Kavala’ya 40 km mesafede yer alan Drama, bugün şirin, yeşil tipik bir Yunan şehri. Yunanistan’ın 13 bölgesinden biri olan ve Türkiye sınırını paylaşan “Doğu Makedonya ve Trakya” bölgesinde bulunuyor. Hal böyle olunca Debreli Hasan’ın mübadele dönemi Türkiye topraklarına geldiği rivayeti de daha anlaşılır bir hale geliyor.

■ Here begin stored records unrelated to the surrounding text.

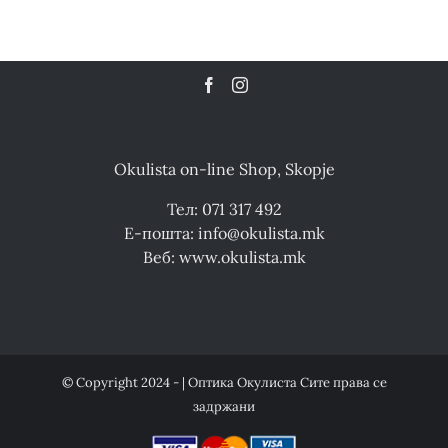
Okulista on-line Shop, Skopje
Тел: 071 317 492
Е-пошта: info@okulista.mk
Веб: www.okulista.mk
© Copyright 2024 - | Оптика Окулиста Сите права се
задржани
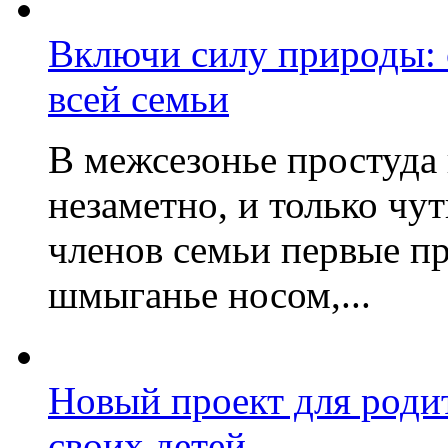
Включи силу природы:
всей семьи
В межсезонье простуда
незаметно, и только чу
членов семьи первые пр
шмыганье носом,...
Новый проект для роди
своих детей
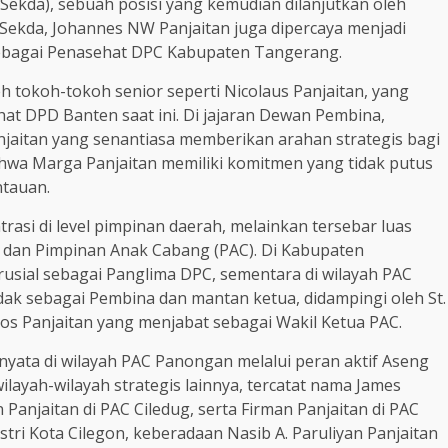
ekda), sebuah posisi yang kemudian dilanjutkan oleh
 Sekda, Johannes NW Panjaitan juga dipercaya menjadi
 sebagai Penasehat DPC Kabupaten Tangerang.
leh tokoh-tokoh senior seperti Nicolaus Panjaitan, yang
t DPD Banten saat ini. Di jajaran Dewan Pembina,
anjaitan yang senantiasa memberikan arahan strategis bagi
ahwa Marga Panjaitan memiliki komitmen yang tidak putus
ntauan.
rasi di level pimpinan daerah, melainkan tersebar luas
 dan Pimpinan Anak Cabang (PAC). Di Kabupaten
sial sebagai Panglima DPC, sementara di wilayah PAC
ndak sebagai Pembina dan mantan ketua, didampingi oleh St.
os Panjaitan yang menjabat sebagai Wakil Ketua PAC.
 nyata di wilayah PAC Panongan melalui peran aktif Aseng
wilayah-wilayah strategis lainnya, tercatat nama James
 Panjaitan di PAC Ciledug, serta Firman Panjaitan di PAC
stri Kota Cilegon, keberadaan Nasib A. Paruliyan Panjaitan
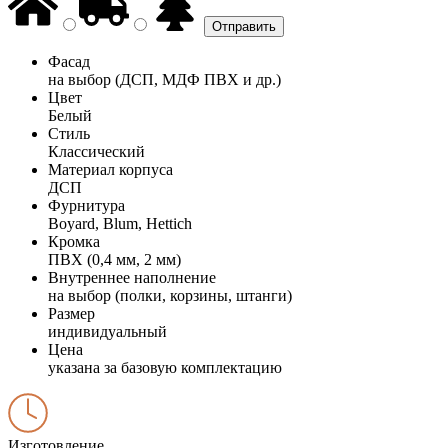
Фасад
на выбор (ДСП, МДФ ПВХ и др.)
Цвет
Белый
Стиль
Классический
Материал корпуса
ДСП
Фурнитура
Boyard, Blum, Hettich
Кромка
ПВХ (0,4 мм, 2 мм)
Внутреннее наполнение
на выбор (полки, корзины, штанги)
Размер
индивидуальный
Цена
указана за базовую комплектацию
Изготовление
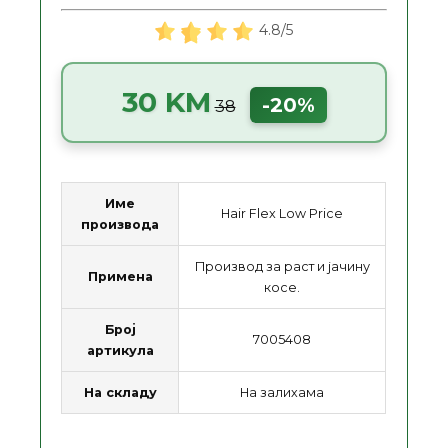
4.8/5
30 KM
-20%
38
Име
Hair Flex Low Price
производа
Производ за раст и јачину
Примена
косе.
Број
7005408
артикула
На складу
На залихама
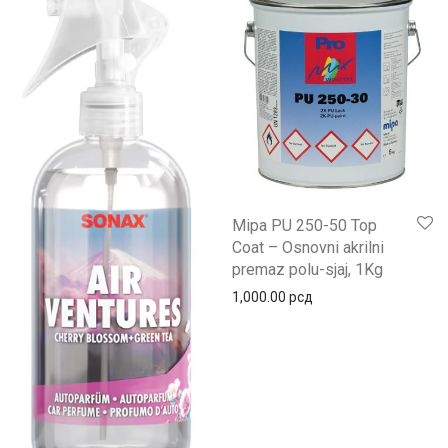
Mipa PU 250-50 Top
Coat – Osnovni akrilni
premaz polu-sjaj, 1Kg
1,000.00
рсд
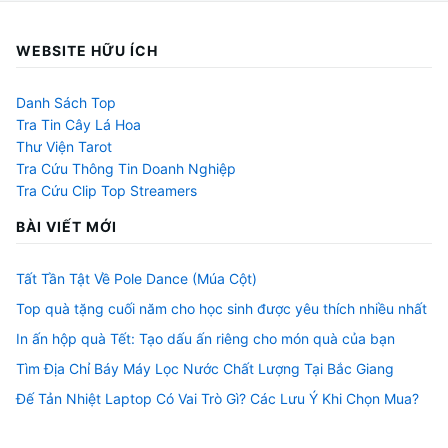
WEBSITE HỮU ÍCH
Danh Sách Top
Tra Tin Cây Lá Hoa
Thư Viện Tarot
Tra Cứu Thông Tin Doanh Nghiệp
Tra Cứu Clip Top Streamers
BÀI VIẾT MỚI
Tất Tần Tật Về Pole Dance (Múa Cột)
Top quà tặng cuối năm cho học sinh được yêu thích nhiều nhất
In ấn hộp quà Tết: Tạo dấu ấn riêng cho món quà của bạn
Tìm Địa Chỉ Báy Máy Lọc Nước Chất Lượng Tại Bắc Giang
Đế Tản Nhiệt Laptop Có Vai Trò Gì? Các Lưu Ý Khi Chọn Mua?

Vardar Ovası, Kuzey Makedonya
Vardar, tüm Makedonya’yı boydan boya geçip Ege Denizi’ne dökülüyor. Ama öyle bir nehir ki, muhteşem doğasıyla bütün bölge için bir cazibe merkezi. Vardar’ın ikiye böldüğü şehirlerden Başkent Üsküp, nehrin kuzeyinde yer alıyor. Şehrin resmi simgelerinden olan Tarihi Taş Köprü, nehrin iki yakasını birbirine bağlıyor. Bugün Taş Köprü’ye çıkıp şöyle bir etrafa bakarsanız bir yanda kadim Osmanlı yerleşiminden, diğer yanda Slav kültüründen izler görebilirsiniz.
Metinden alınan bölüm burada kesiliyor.